It will be hard to get credit at the start, but it won't be impossible. The bankruptcy on your record means you will have to pay more to borrow money, since you'll probably be considered a subprime borrower. Subprime borrowers pay higher interest rates and penalties for defaults because they are considered a greater risk.

Kevin Chern, a bankruptcy attorney in Chicago, says that when a person files Chapter 7 liquidation bankruptcy, the debtor immediately and dramatically reduces his or her debt-to-income ratio.

"You also eliminate your ability to qualify for Chapter 7 for another eight years. In the eyes of a potential lender, you may actually appear to be a better risk immediately."

He says that most Chapter 13 petitioners also will see a reduction in debt-to-income ratio, but this won't occur as quickly.

"After three to five years of living on a strict budget, Chapter 13 debtors should be much more equipped to manage their money efficiently. In many cases, after 18 months of regular Chapter 13 payments, a debtor can refinance out of a Chapter 13, especially if the debtor has any equity in a home."

Bankruptcy experts advise consumers to try not to borrow money too quickly. Instead, they should make timely payments every month to help re-establish their credit and get loans on more favorable terms.

Jessica Cecere, president of the Consumer Credit Counseling Service of Palm Beach County/Treasure Coast of Florida, suggests waiting until your credit score has increased.

Cecere says a "650 or above is when you can shop for a decent rate."

Don't know your credit score? You can check it for free at myBankrate.

Another smart move: Keep an emergency reserve.

"Bankrupt consumers are in a better position to save because they've eliminated their debt and they need to plan for their financial future again," says Cecere. "I always say, save 10% of your income, and the minimum is whatever you can manage. Save pennies or change if you have no room in your budget and you are paying off debt."

Be sure to watch out for predatory-lending scams and payday loans. Predatory lenders seek credit-impaired consumers and charge them exorbitant fees for borrowing money. Payday loans let consumers postdate a check for the amount of the loan and the fees for taking out the loan. Those fees are the killer. Credit counselors say you could end up paying as much as 400% interest with a payday loan.

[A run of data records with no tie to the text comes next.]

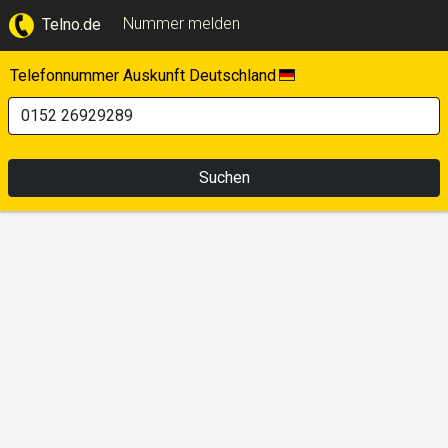
Nummer melden
Telno.de
Telefonnummer Auskunft Deutschland
Suchen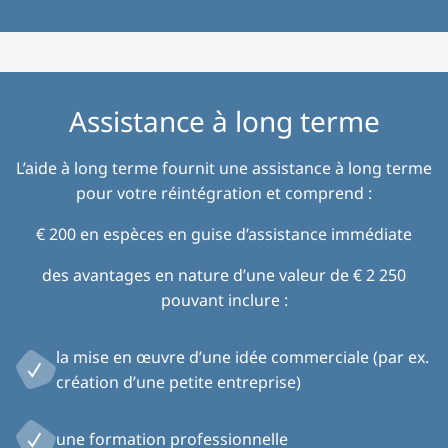
Assistance à long terme
L’aide à long terme fournit une assistance à long terme
pour votre réintégration et comprend :
€ 200 en espèces en guise d’assistance immédiate
des avantages en nature d’une valeur de € 2 250
pouvant inclure :
la mise en œuvre d’une idée commerciale (par ex.
création d’une petite entreprise)
une formation professionnelle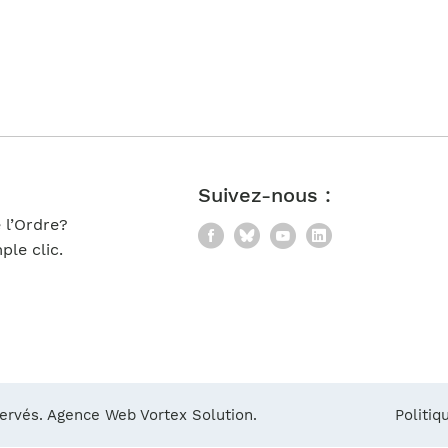
Notre équipe
France)
Suivez-nous :
 l’Ordre?
Facebook
Bluesky
YouTube
LinkedIn
le clic.
servés.
Agence Web Vortex Solution.
Politiq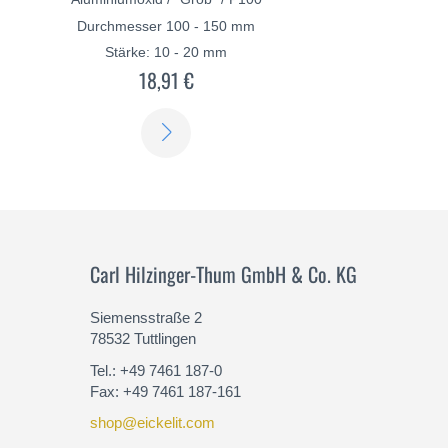
Durchmesser 100 - 150 mm
Stärke: 10 - 20 mm
18,91 €
ERFAHREN
SIE
MEHR
Carl Hilzinger-Thum GmbH & Co. KG
Siemensstraße 2
78532 Tuttlingen
Tel.: +49 7461 187-0
Fax: +49 7461 187-161
shop@eickelit.com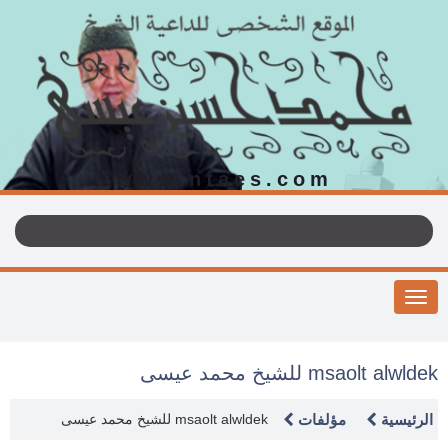
www.nfaes.com
Toggle
navigation
msaolt alwldek للشيخ محمد عيسى
الرئيسية
مؤلفات
msaolt alwldek للشيخ محمد عيسى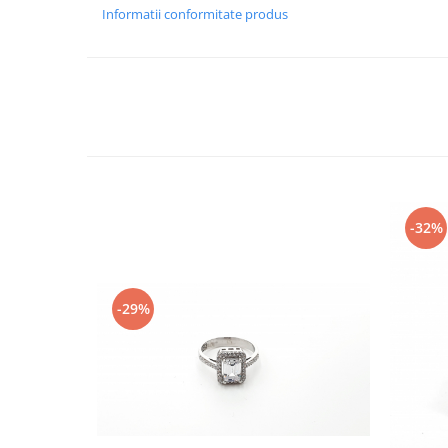
Informatii conformitate produs
-32%
-29%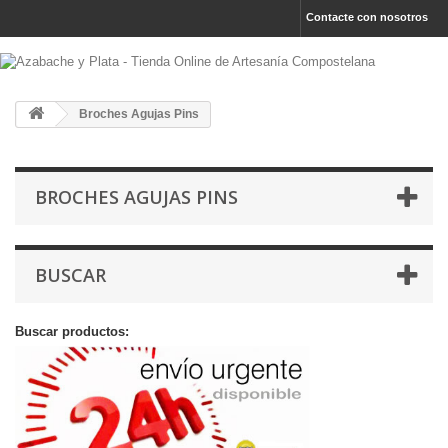
Contacte con nosotros
Broches Agujas Pins
BROCHES AGUJAS PINS
BUSCAR
Buscar productos: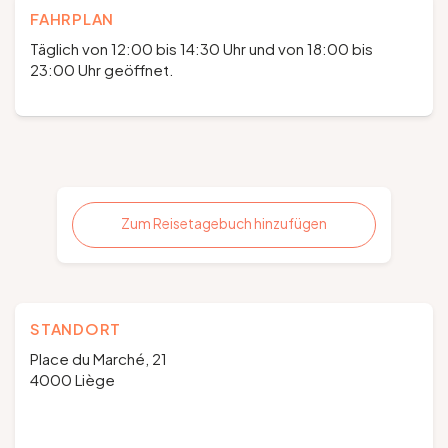
FAHRPLAN
Täglich von 12:00 bis 14:30 Uhr und von 18:00 bis
23:00 Uhr geöffnet.
Zum Reisetagebuch hinzufügen
STANDORT
Place du Marché, 21
4000 Liège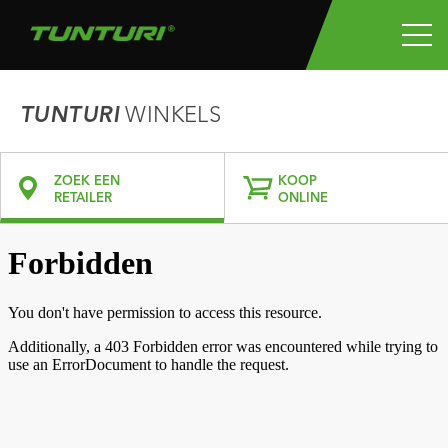
TUNTURI
WINKELS
ZOEK EEN
KOOP
RETAILER
ONLINE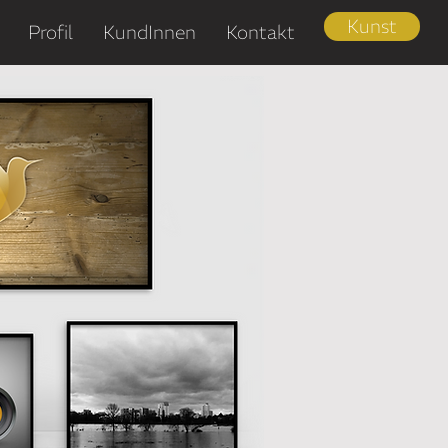
Kunst
Profil
KundInnen
Kontakt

Restoring your credit rating

Bankrupt consumers should keep a close eye on their credit reports and credit scores. The consumers should get a copy of their reports from all of the major credit reporting institutions: Equifax, Experian and TransUnion. The reports should be examined for errors, missing and/or inaccurate information regarding current residence, employment and personal contact information.

Some experts suggest avoiding credit repair agencies.

"There are many unscrupulous agencies out there that will claim they can remove a bankruptcy or fix a credit report," says Samah Haggag, a senior marketing manager for Experian. "There is nothing a credit repair organization can do that you cannot do yourself."

So how much will a bankruptcy hurt your credit score? Fair Isaac Corp., or FICO, a company that produces one of the leading credit scores lenders use, offers two scenarios on its website that show how credit missteps (including bankruptcy) can affect scores. In these two scenarios, a bankruptcy filing can lower a credit score by as much as 240 points.

Experts say that after bankruptcy the degree of improvement in a score will vary. Credit expert Barry Paperno explains that this will depend on "what the consumer's score was prior to the bankruptcy filing, as well as to what degree the bankruptcy affected the consumer's score, how much new debt has been established and the time elapsed since the bankruptcy discharge."

A bankruptcy can remain on your credit report -- and thus impact your credit score -- for up to 10 years.

Credit cards

One way to start improving your credit is to open a secured credit card account right after you are discharged from a bankruptcy. Simply head to a bank, fill out an application and make a deposit into a secured account. The bank, in turn, provides a credit card with a credit line that's 50% to 100% of the deposit. The Federal Trade Commission says that the bank will usually pay interest on your deposit.